Das optimale Tagesgeldkonto
Beim Vergleich eines Tagesgeldkontos sind selbstverständlich in erster Linie die
Zinsen zu beachten. Doch welche weiteren Faktoren sind für Anleger zusätzlich relevant?
Sicherheitsbewusste Anleger sollten sich über die Absicherung ihrer Einlagen bei der
kontoführenden Bank informieren. Innerhalb der europäischen Union existieren mittlerweile
einheitliche Regelungen in bezug auf die gesetzlich vorgeschriebene Mindestabsicherung.

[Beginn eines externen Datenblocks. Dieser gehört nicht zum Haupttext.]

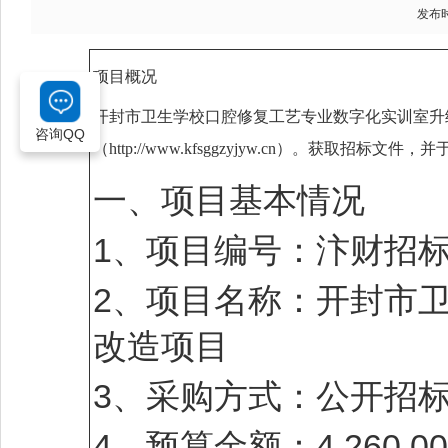
发布时间
项目概况
开封市卫生学校口腔修复工艺专业数字化实训室升
咨询QQ
（http://www.kfsggzyjyw.cn）。
获取招标文件，并
一、项目基本情况
1、项目编号：汴财招标采购
2、项目名称：开封市
改造项目
3、采购方式：公开招
4、预算金额：4,260,00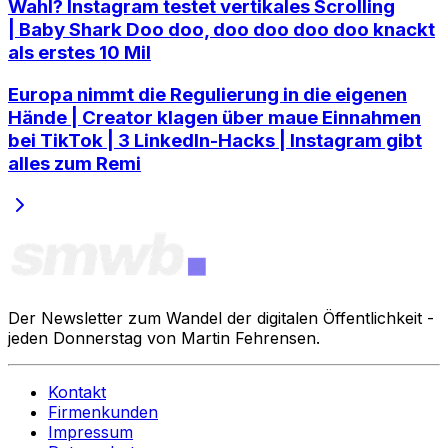
Wahl? Instagram testet vertikales Scrolling
| Baby Shark Doo doo, doo doo doo doo knackt
als erstes 10 Mil
Europa nimmt die Regulierung in die eigenen
Hände | Creator klagen über maue Einnahmen
bei TikTok | 3 LinkedIn-Hacks | Instagram gibt
alles zum Remi
Der Newsletter zum Wandel der digitalen Öffentlichkeit -
jeden Donnerstag von Martin Fehrensen.
Kontakt
Firmenkunden
Impressum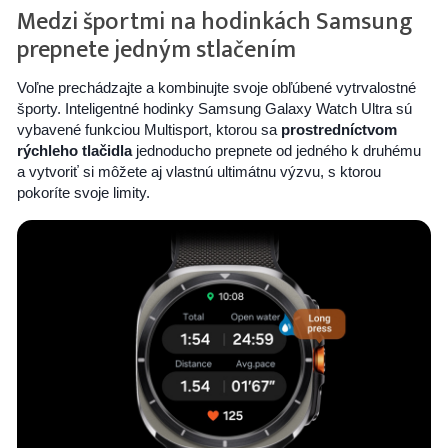
Medzi športmi na hodinkách Samsung
prepnete jedným stlačením
Voľne prechádzajte a kombinujte svoje obľúbené vytrvalostné
športy. Inteligentné hodinky Samsung Galaxy Watch Ultra sú
vybavené funkciou Multisport, ktorou sa
prostredníctvom
rýchleho tlačidla
jednoducho prepnete od jedného k druhému
a vytvoriť si môžete aj vlastnú ultimátnu výzvu, s ktorou
pokoríte svoje limity.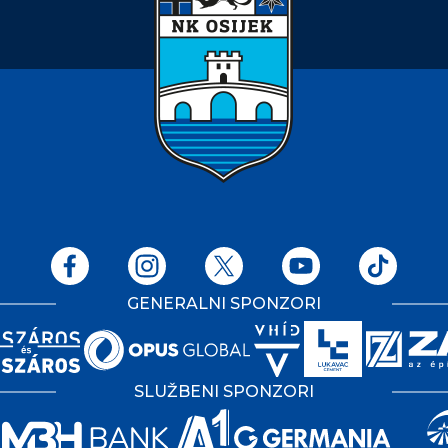
GENERALNI SPONZORI
SLUŽBENI SPONZORI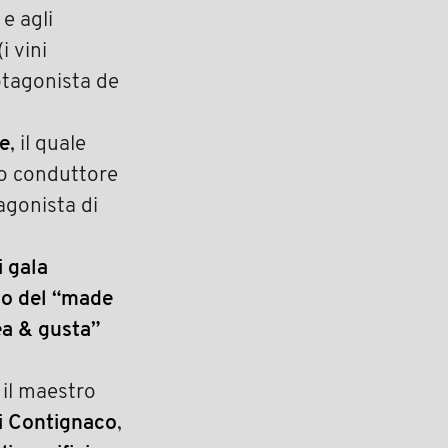
e agli
i vini
otagonista de
re
, il quale
co conduttore
agonista di
i gala
o del “made
ea & gusta”
, il maestro
di Contignaco
,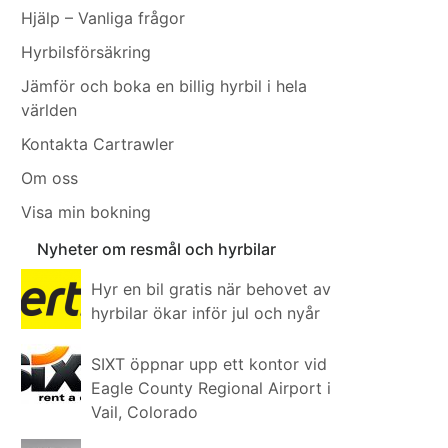
Hjälp – Vanliga frågor
Hyrbilsförsäkring
Jämför och boka en billig hyrbil i hela
världen
Kontakta Cartrawler
Om oss
Visa min bokning
Nyheter om resmål och hyrbilar
Hyr en bil gratis när behovet av
hyrbilar ökar inför jul och nyår
SIXT öppnar upp ett kontor vid
Eagle County Regional Airport i
Vail, Colorado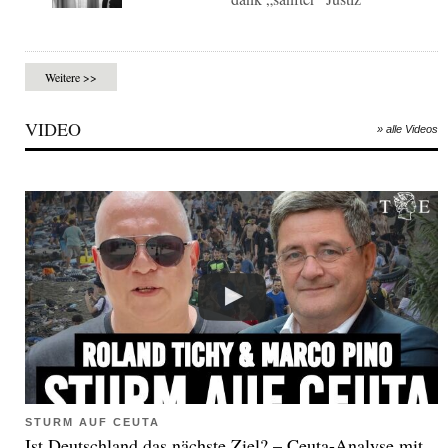
Weitere >>
VIDEO
» alle Videos
STURM AUF CEUTA
Ist Deutschland das nächste Ziel? – Ceuta-Analyse mit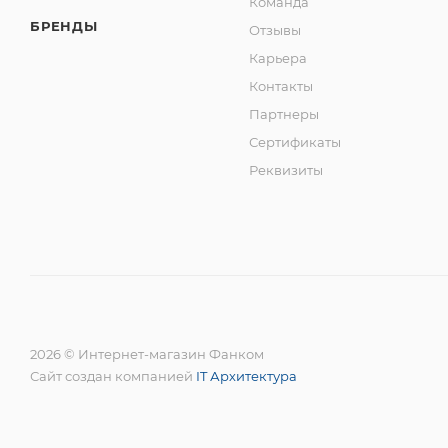
Команда
БРЕНДЫ
Отзывы
Карьера
Контакты
Партнеры
Сертификаты
Реквизиты
2026 © Интернет-магазин Фанком
Сайт создан компанией
IT Архитектура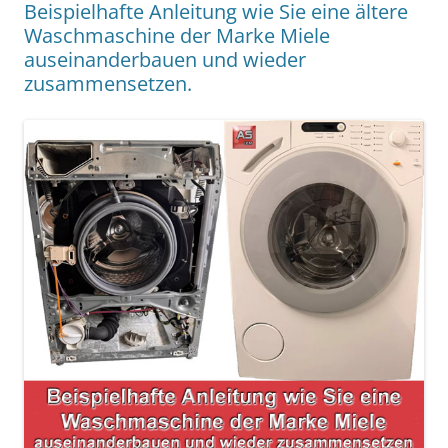
Beispielhafte Anleitung wie Sie eine ältere
Waschmaschine der Marke Miele
auseinanderbauen und wieder
zusammensetzen.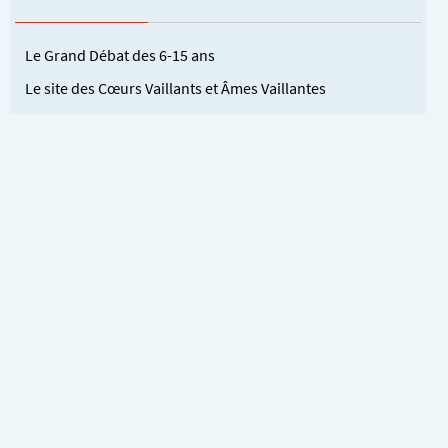
Le Grand Débat des 6-15 ans
Le site des Cœurs Vaillants et Âmes Vaillantes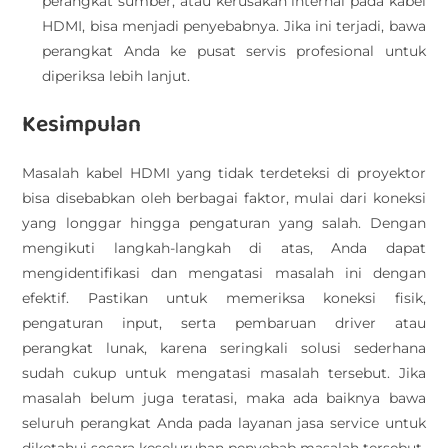
perangkat sumber, atau kerusakan internal pada kabel
HDMI, bisa menjadi penyebabnya. Jika ini terjadi, bawa
perangkat Anda ke pusat servis profesional untuk
diperiksa lebih lanjut.
Kesimpulan
Masalah kabel HDMI yang tidak terdeteksi di proyektor
bisa disebabkan oleh berbagai faktor, mulai dari koneksi
yang longgar hingga pengaturan yang salah. Dengan
mengikuti langkah-langkah di atas, Anda dapat
mengidentifikasi dan mengatasi masalah ini dengan
efektif. Pastikan untuk memeriksa koneksi fisik,
pengaturan input, serta pembaruan driver atau
perangkat lunak, karena seringkali solusi sederhana
sudah cukup untuk mengatasi masalah tersebut. Jika
masalah belum juga teratasi, maka ada baiknya bawa
seluruh perangkat Anda pada layanan jasa service untuk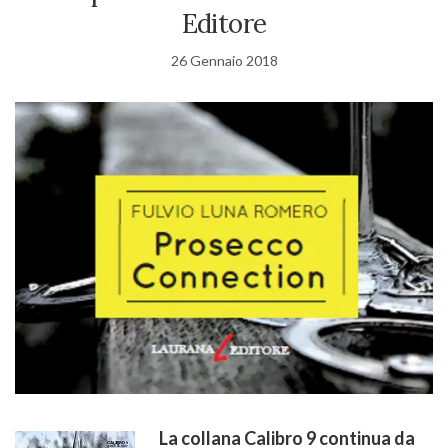
Editore
26 Gennaio 2018
La collana Calibro 9 continua da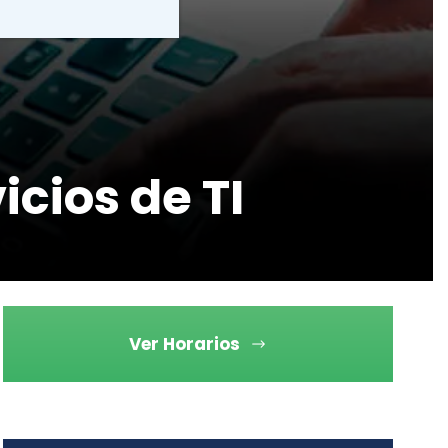
cios de TI
Ver Horarios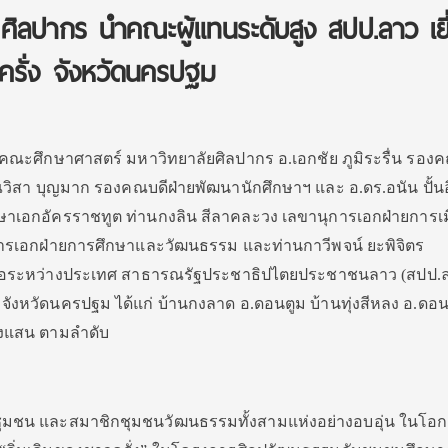
ิลปากร นำคณะผู้แทนระดับสูง สปป.ลาว เยี
รั่ง จังหวัดนครปฐม
ณะศึกษาศาสตร์ มหาวิทยาลัยศิลปากร อ.เอกชัย ภูมิระรื่น รอง
วิสา บุญมาก รองคณบดีฝ่ายพัฒนานักศึกษาฯ และ อ.ดร.อนัน ปั้นอ
ษาเอกอัครราชทูต ท่านกงลิน สีลาคละวง เลขานุการเอกฝ่ายการเม
ารเอกฝ่ายการศึกษาและวัฒนธรรม และท่านกาวีพจน์ ยะพิจิตร
มือระหว่างประเทศ สาธารณรัฐประชาธิปไตยประชาชนลาว (สปป.
 จังหวัดนครปฐม ได้แก่ บ้านกงลาด อ.ดอนตูม บ้านทุ่งสีหลง อ.ดอน
งแสน ตามลำดับ
ำชุมชน และสมาชิกชุมชนวัฒนธรรมทั้งสามแห่งอย่างอบอุ่น ในโอก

Darüber hinaus finden sich jedoch unter Umständen weitergehende Mechanismen der
Sicherung: So sind zahlreiche in Deutschland ansässige Banken freiwilligen
Einlagensicherungsfonds angeschlossen.
Bei den Zinsen selbst gilt: Anleger sollten mögliche Zinsstaffeln und andere
Formalitäten ihres Anbieters beachten. So gelten die maximalen Zinsen eines
Tagesgeldkonto gelegentlich nur für relativ geringe Anlagebeträge oder
es müssen weitere Bedingungen erfüllt sein, damit Anleger die höchste Rendite
erzielen.
Als Alternativen zum Tagesgeldkonto empfehlen sich möglicherweise auch
Festgeld oder Sparbuch: Gerade Festgeld bietet häufig die etwas
besseren Zinsen, allerdings müssen Sparer im Gegenzug mit längeren
Laufzeiten leben und können nicht spontan auf ihr Geld zugreifen
Eine Übersicht aktueller Tagesgeld-Konditionen bieten die zahlreichen Vergleichsportale
im Internet. So bietet etwa das Angebot www.tagesgeldzinsvergleich.org einen
aktuellen Tagesgeld Zinsvergleich sowie allgemeine Informationen und Artikel
zum Thema Tagesgeld und Geldanlage.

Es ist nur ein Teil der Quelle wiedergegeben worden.